EXERCISE DIRECTIONS:
Give back an exact copy of the entries beneath, minus the pictures.

[GIVEN INFORMATION — start]

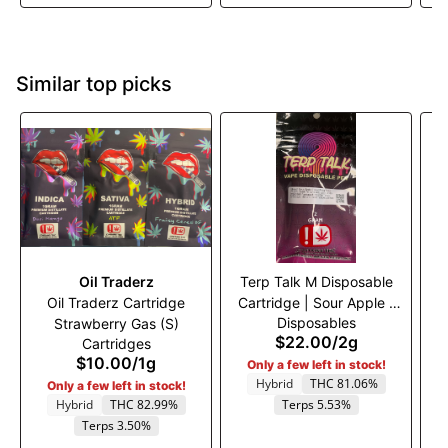
Similar top picks
Oil Traderz
Terp Talk M Disposable
Oil Traderz Cartridge
Cartridge | Sour Apple |
Disposables
Strawberry Gas (S)
(H)
$22.00
/
2g
Cartridges
$10.00
/
1g
Only a few left in stock!
Hybrid
THC 81.06%
Only a few left in stock!
Hybrid
THC 82.99%
Terps 5.53%
Terps 3.50%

[GIVEN INFORMATION — finish]

YOUR SOLUTION:
Similar top picks
Oil Traderz
Terp Talk M Disposable
Oil Traderz Cartridge
Cartridge | Sour Apple |
Disposables
Strawberry Gas (S)
(H)
$22.00
/
2g
Cartridges
$10.00
/
1g
Only a few left in stock!
Hybrid
THC 81.06%
Only a few left in stock!
Hybrid
THC 82.99%
Terps 5.53%
Terps 3.50%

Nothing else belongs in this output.